Yet again the media has lent a platform to the disturbing narrative that suggests working women make bad mothers.
There is so much to be infuriated by in this latest round of ridiculousness sparked by this research it is difficult to know where to start. It claims that children of working women are likely to be unhealthier than those with stay at home mummies. Whilst my fury is predominantly directed towards the media coverage that has positioned the research in terms of an ‘ongoing debate’ about whether mothers should work or not; the very premise of the research is, to be frank insulting. Why on earth is the research focused on mothers? What about single Dad’s or House Husbands?
In simple terms, why say mother when you mean parent?

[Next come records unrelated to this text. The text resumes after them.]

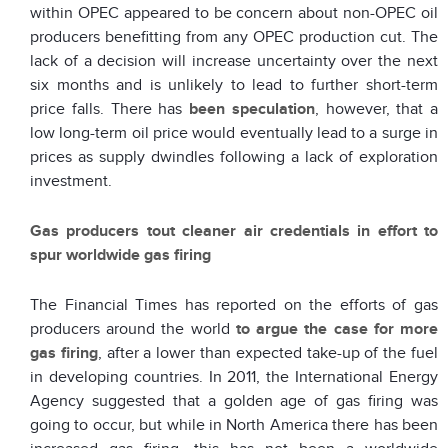
within OPEC appeared to be concern about non-OPEC oil
producers benefitting from any OPEC production cut. The
lack of a decision will increase uncertainty over the next
six months and is unlikely to lead to further short-term
price falls. There has
been speculation
, however, that a
low long-term oil price would eventually lead to a surge in
prices as supply dwindles following a lack of exploration
investment.
Gas producers tout cleaner air credentials in effort to
spur worldwide gas firing
The Financial Times has reported on the efforts of gas
producers around the world
to argue the case for more
gas firing
, after a lower than expected take-up of the fuel
in developing countries. In 2011, the International Energy
Agency suggested that a golden age of gas firing was
going to occur, but while in North America there has been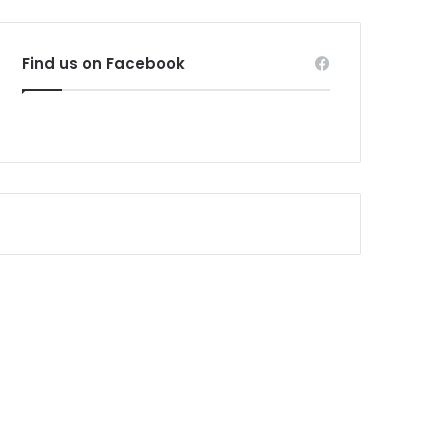
Find us on Facebook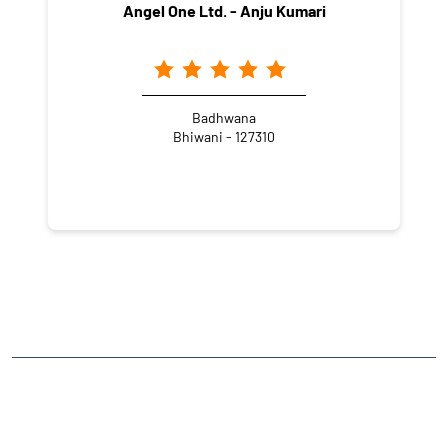
Angel One Ltd. - Anju Kumari
Badhwana
Bhiwani - 127310
NEARBY LOCALITY
Shakti Vihar
CATEGORIES
Stock Broker
Financial Advisor
Financial Planner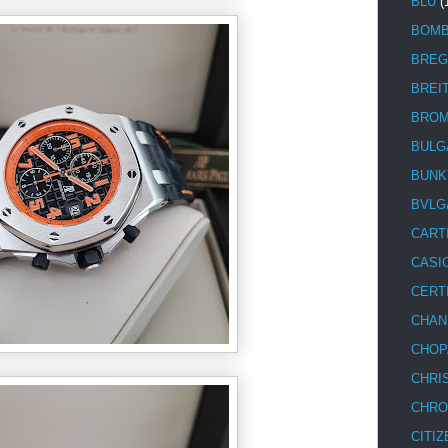
BLU
(
BOM
BREG
BREI
BRO
BULG
BUNK
BVLG
CART
CASI
CERT
CHAN
CHOP
CHRI
CHRO
CITIZ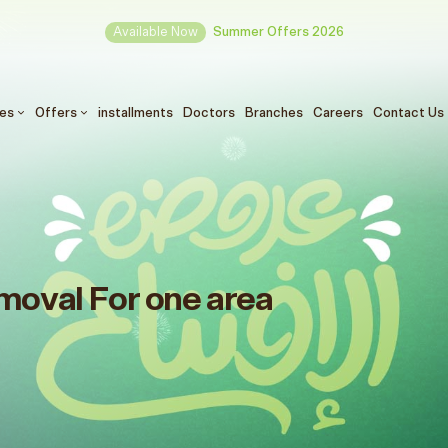
Available Now
Summer Offers 2026
ces
Offers
installments
Doctors
Branches
Careers
Contact Us
moval For one area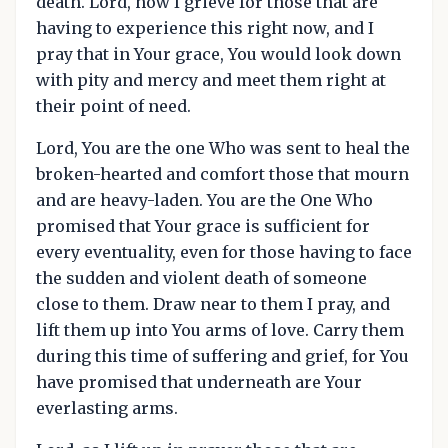
death. Lord, how I grieve for those that are
having to experience this right now, and I
pray that in Your grace, You would look down
with pity and mercy and meet them right at
their point of need.
Lord, You are the one Who was sent to heal the
broken-hearted and comfort those that mourn
and are heavy-laden. You are the One Who
promised that Your grace is sufficient for
every eventuality, even for those having to face
the sudden and violent death of someone
close to them. Draw near to them I pray, and
lift them up into You arms of love. Carry them
during this time of suffering and grief, for You
have promised that underneath are Your
everlasting arms.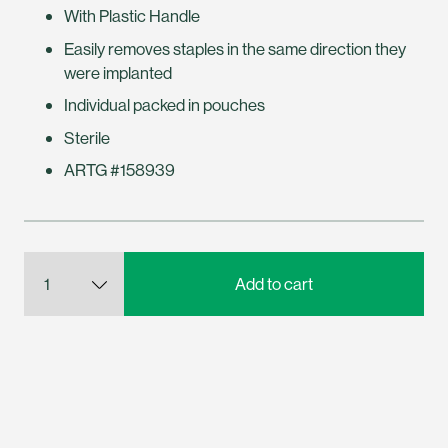
With Plastic Handle
Easily removes staples in the same direction they
were implanted
Individual packed in pouches
Sterile
ARTG #158939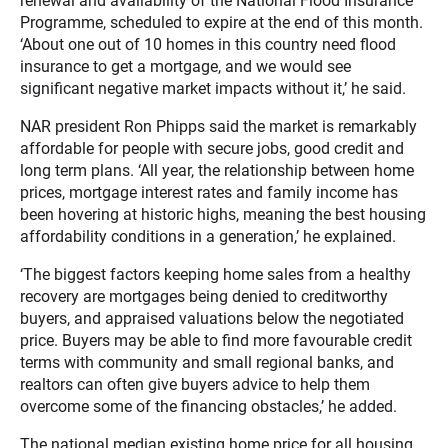
renewal and availability of the National Flood Insurance
Programme, scheduled to expire at the end of this month.
‘About one out of 10 homes in this country need flood
insurance to get a mortgage, and we would see
significant negative market impacts without it,’ he said.
NAR president Ron Phipps said the market is remarkably
affordable for people with secure jobs, good credit and
long term plans. ‘All year, the relationship between home
prices, mortgage interest rates and family income has
been hovering at historic highs, meaning the best housing
affordability conditions in a generation,’ he explained.
‘The biggest factors keeping home sales from a healthy
recovery are mortgages being denied to creditworthy
buyers, and appraised valuations below the negotiated
price. Buyers may be able to find more favourable credit
terms with community and small regional banks, and
realtors can often give buyers advice to help them
overcome some of the financing obstacles,’ he added.
The national median existing home price for all housing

It all contributes to the implicit vilification of women who want to ‘have it all’ – I mean, how very dare she.
If a woman chooses to have a child and give up work – points to her, but, isn’t she lucky to have the choice? What of the families that can’t sustain themselves without both working? What of single parent families?
Do we think that the fact that London has the highest child poverty rate is unrelated to the fact that children in London are more likely than children in other regions to live in a household where no adult works? Methinks not. The predominant cause of child poverty is parental worklessness; there are multiple government and charitable initiatives in place to rectify the problem. In light of this, aren’t there some pretty serious flaws in the implication that children will be better off if mummy stays at home?
Instead of ridiculous headlines such as ‘Working Mothers’ Children Unfit’ why not use the research in a positive way? I say more initiatives promoting healthy body image, decent childcare schemes and dare I say it let’s finally extend paternity leave and give families a real choice.
Alas, alack. The media coverage this has had today has only served to perpetuate a widespread and frankly unsettling notion that working mothers are either incompetent, irresponsible or both.